In the Tsai of the Storm
Nets owner Joe Tsai is making it perfectly clear where he stands on the NBA-China controversy. The co-founder of the Chinese e-commerce conglomerate Alibaba wrote a lengthy open letter to the fans on Facebook, that was later deleted. The post offers his reaction to the damage caused by Daryl Morey’s tweet.
“By now I hope you can begin to understand why the Daryl Morey tweet is so damaging to the relationship with our fans in China,” Tsai wrote in the Facebook post. I don’t know Daryl personally. I am sure he is a fine General Manager, and I will take at face value his subsequent apology that he was not as well informed as he should have been. But the hurt that this incident caused will take a long time to repair.”
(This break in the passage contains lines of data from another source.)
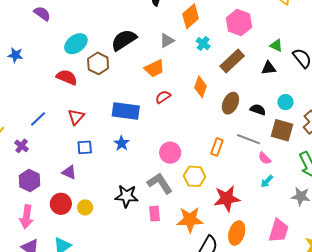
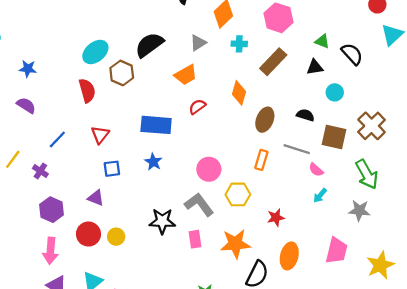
purple semicircle: (42, 14) -> (26, 105), moved
cyan cross: (203, 44) -> (239, 44), turned -32
red semicircle: (67, 77) -> (87, 91), turned 55
cyan circle: (286, 102) -> (335, 92), moved
brown ellipse: (230, 103) -> (265, 120), moved
red star: (227, 199) -> (276, 218), size x0.6

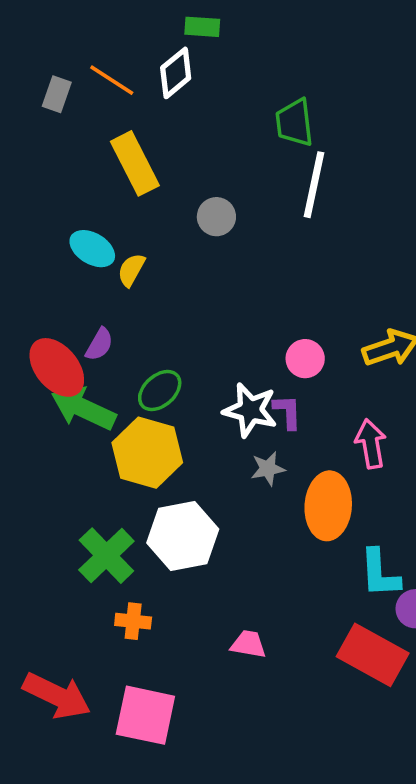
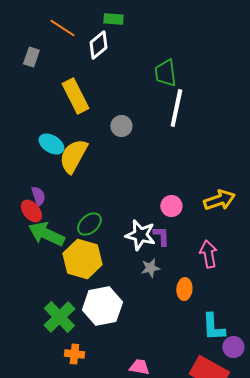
orange line: (112, 80) -> (62, 28), moved
yellow semicircle: (131, 270) -> (73, 156), size x1.8
purple semicircle: (99, 344) -> (38, 196), moved, turned -48
red ellipse: (57, 367) -> (31, 211), size x0.7
orange ellipse: (328, 506) -> (184, 289), size x0.6

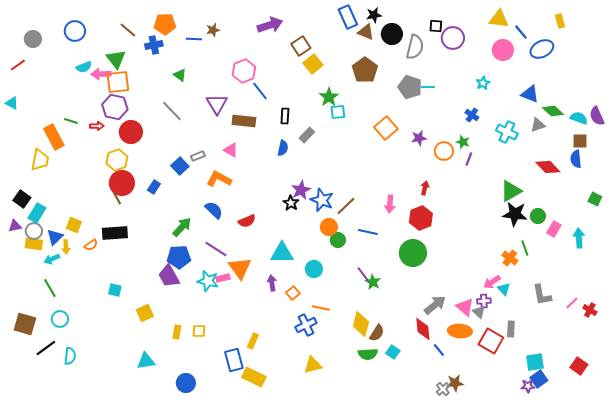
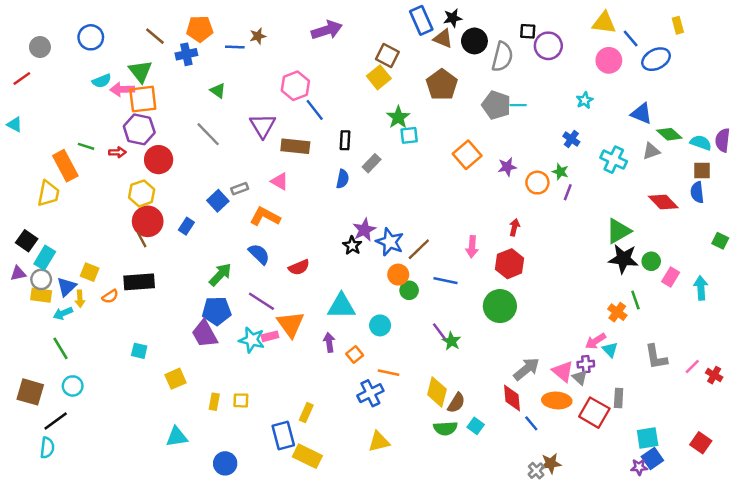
brown square: (301, 46) -> (387, 55), moved, turned -30
purple semicircle: (597, 116) -> (723, 140), turned 30
cyan semicircle: (70, 356) -> (47, 448), moved

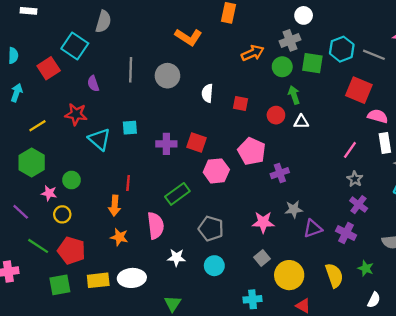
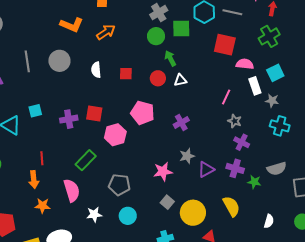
orange arrow: (253, 53) -> (106, 32), moved
purple cross: (280, 173) -> (181, 122), moved
green star: (366, 268) -> (254, 182), moved

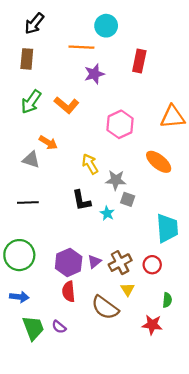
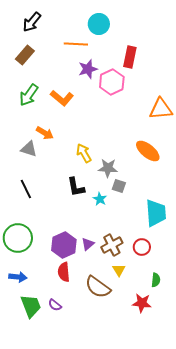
brown rectangle: (27, 59) -> (25, 55), turned 36
pink hexagon: (120, 124) -> (112, 82), moved
black line: (28, 203) -> (26, 189), turned 66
Tsai also used the post to defend every American’s right to free speech but went on to add that certain topics are best kept left alone, especially for people in the public eye.
“Supporting a separatist movement in a Chinese territory is one of those third-rail issues, not only for the Chinese government, but also for all citizens in China,” Tsai wrote.
Nets Players Support Tsai
Nets players have stayed relatively mum on the political controversy. Head Coach Kenny Atkinson and guard Caris LeVert declined to comment on the situation earlier this week. However, newly-acquired and notably outspoken guard Kyrie Irving was candid with his opinion on the topic.
“I think that when you think about communities across the world, I think that a lot of people would stand for world peace,” Irving told the AP. “Government gets involved and impacts different communities in different ways. The reality is that as individuals it’s our job to stand up for what we believe in.”